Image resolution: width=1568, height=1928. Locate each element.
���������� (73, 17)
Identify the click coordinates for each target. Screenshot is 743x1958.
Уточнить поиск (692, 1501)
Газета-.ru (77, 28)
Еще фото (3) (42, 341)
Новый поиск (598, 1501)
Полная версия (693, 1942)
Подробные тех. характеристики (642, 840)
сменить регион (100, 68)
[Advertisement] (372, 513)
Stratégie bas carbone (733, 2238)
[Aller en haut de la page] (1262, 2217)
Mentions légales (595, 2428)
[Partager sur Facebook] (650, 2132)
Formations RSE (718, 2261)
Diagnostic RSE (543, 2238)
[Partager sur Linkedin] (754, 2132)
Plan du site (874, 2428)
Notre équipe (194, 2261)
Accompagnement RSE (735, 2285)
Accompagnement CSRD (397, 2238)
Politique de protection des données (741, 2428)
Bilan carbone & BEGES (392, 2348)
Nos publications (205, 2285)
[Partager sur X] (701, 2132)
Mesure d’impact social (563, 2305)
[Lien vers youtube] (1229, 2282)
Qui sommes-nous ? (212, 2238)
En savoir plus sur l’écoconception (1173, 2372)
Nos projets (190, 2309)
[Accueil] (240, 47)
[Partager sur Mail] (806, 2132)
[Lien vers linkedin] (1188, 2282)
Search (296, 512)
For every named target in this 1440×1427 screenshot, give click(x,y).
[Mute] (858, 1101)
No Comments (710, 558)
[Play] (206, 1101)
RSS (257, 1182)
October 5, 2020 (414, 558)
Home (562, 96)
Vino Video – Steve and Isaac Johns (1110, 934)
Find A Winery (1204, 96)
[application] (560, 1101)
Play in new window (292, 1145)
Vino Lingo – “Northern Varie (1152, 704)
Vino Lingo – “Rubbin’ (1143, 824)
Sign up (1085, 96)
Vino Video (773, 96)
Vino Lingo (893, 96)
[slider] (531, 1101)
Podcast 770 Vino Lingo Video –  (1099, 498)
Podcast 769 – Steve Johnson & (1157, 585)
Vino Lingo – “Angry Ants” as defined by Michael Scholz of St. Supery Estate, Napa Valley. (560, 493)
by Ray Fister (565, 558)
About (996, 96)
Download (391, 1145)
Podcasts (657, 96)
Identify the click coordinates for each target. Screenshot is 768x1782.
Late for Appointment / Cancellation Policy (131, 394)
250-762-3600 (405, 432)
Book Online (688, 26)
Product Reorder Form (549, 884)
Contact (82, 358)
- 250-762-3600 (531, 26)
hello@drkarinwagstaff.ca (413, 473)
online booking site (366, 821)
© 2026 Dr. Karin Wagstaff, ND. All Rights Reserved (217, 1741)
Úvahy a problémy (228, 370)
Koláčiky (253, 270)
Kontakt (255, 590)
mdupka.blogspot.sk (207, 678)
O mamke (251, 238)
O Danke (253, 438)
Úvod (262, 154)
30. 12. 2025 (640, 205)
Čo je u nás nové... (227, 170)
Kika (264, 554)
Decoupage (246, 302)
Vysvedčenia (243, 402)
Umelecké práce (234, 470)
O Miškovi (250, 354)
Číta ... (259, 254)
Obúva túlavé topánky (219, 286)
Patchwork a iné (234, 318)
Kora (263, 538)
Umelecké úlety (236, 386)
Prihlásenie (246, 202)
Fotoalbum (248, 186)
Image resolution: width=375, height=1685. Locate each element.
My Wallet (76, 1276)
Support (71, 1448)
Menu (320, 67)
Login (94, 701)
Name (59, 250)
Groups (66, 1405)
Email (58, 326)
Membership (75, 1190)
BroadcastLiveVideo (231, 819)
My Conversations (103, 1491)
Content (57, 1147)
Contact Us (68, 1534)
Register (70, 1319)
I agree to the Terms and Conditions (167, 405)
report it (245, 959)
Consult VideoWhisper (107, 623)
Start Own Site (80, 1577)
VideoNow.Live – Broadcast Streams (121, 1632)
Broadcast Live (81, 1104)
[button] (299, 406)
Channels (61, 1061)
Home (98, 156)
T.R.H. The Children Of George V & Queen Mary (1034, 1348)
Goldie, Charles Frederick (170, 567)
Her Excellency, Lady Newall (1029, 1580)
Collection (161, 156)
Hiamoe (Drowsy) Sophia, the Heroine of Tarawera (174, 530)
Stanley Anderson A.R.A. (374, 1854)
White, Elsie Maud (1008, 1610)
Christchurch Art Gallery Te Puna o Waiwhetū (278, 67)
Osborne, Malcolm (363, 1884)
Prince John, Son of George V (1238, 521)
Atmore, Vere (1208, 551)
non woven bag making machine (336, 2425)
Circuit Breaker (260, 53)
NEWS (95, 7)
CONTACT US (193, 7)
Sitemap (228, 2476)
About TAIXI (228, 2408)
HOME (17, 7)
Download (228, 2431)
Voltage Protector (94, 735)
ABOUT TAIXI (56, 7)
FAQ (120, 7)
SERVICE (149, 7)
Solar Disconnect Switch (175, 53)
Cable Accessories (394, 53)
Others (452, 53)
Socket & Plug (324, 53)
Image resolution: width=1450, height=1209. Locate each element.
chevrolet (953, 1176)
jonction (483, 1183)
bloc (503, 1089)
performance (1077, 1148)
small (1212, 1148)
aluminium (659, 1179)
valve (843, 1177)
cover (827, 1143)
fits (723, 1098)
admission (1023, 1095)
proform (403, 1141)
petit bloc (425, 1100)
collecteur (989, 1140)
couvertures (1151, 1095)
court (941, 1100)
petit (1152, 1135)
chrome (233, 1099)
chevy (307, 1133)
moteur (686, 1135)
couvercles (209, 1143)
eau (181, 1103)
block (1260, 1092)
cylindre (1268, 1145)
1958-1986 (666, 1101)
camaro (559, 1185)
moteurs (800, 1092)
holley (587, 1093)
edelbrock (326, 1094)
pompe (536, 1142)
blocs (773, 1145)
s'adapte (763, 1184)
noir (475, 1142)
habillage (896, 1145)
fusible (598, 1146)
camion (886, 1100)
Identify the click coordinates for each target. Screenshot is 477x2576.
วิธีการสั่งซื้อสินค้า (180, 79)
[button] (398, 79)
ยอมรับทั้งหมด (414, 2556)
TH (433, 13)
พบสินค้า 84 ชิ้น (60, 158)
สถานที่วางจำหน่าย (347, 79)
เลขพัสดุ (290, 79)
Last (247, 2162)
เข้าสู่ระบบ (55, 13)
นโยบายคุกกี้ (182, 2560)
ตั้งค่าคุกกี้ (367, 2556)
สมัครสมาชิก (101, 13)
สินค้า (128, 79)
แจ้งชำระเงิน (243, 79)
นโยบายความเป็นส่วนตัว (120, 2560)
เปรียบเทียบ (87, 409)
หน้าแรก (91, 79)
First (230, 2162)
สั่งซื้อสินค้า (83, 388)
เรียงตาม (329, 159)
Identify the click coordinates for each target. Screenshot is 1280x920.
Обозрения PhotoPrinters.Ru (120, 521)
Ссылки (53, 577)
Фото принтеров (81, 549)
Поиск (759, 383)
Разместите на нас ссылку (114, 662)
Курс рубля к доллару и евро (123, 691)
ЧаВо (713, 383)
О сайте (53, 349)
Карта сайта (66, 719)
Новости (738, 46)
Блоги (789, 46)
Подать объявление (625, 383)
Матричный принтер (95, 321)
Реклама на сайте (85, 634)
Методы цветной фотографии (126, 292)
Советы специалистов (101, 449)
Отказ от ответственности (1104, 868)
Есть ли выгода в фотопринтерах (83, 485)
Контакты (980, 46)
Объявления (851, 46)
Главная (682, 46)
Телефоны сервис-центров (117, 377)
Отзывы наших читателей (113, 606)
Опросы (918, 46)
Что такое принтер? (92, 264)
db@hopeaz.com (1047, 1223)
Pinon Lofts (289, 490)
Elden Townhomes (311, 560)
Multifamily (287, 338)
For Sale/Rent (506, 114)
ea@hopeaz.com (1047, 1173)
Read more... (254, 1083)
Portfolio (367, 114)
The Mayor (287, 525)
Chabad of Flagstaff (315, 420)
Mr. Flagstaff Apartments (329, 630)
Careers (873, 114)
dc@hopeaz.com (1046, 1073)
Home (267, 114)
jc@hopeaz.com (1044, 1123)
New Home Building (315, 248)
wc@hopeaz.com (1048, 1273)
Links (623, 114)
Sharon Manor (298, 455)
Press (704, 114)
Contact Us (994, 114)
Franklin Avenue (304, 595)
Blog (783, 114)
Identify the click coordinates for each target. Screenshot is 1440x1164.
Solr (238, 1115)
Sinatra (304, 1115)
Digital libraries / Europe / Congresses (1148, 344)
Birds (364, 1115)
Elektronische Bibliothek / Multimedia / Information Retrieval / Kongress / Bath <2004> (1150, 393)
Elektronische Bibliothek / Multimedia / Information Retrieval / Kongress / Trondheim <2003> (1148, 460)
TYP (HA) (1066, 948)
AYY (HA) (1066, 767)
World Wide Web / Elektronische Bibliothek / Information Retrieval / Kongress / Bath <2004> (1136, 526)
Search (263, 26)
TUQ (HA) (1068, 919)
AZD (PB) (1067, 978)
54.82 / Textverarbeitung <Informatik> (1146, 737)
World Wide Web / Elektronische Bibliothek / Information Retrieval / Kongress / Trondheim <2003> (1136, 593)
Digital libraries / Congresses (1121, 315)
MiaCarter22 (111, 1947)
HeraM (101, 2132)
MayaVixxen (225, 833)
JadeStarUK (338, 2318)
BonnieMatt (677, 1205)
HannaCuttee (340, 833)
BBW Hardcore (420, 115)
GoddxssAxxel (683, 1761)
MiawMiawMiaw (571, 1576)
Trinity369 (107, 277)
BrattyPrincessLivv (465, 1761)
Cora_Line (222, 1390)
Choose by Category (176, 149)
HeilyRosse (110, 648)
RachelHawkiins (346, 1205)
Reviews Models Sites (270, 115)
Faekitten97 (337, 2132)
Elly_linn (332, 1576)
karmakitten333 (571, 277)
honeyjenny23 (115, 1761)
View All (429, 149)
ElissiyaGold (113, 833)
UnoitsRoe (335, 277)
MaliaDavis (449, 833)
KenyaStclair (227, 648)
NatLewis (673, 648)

::::::::

Each line carrying the string "Digital" should be copied out from the entries.

PROBLEM SOLUTION =>
Digital libraries / Europe / Congresses (1148, 344)
Digital libraries / Congresses (1121, 315)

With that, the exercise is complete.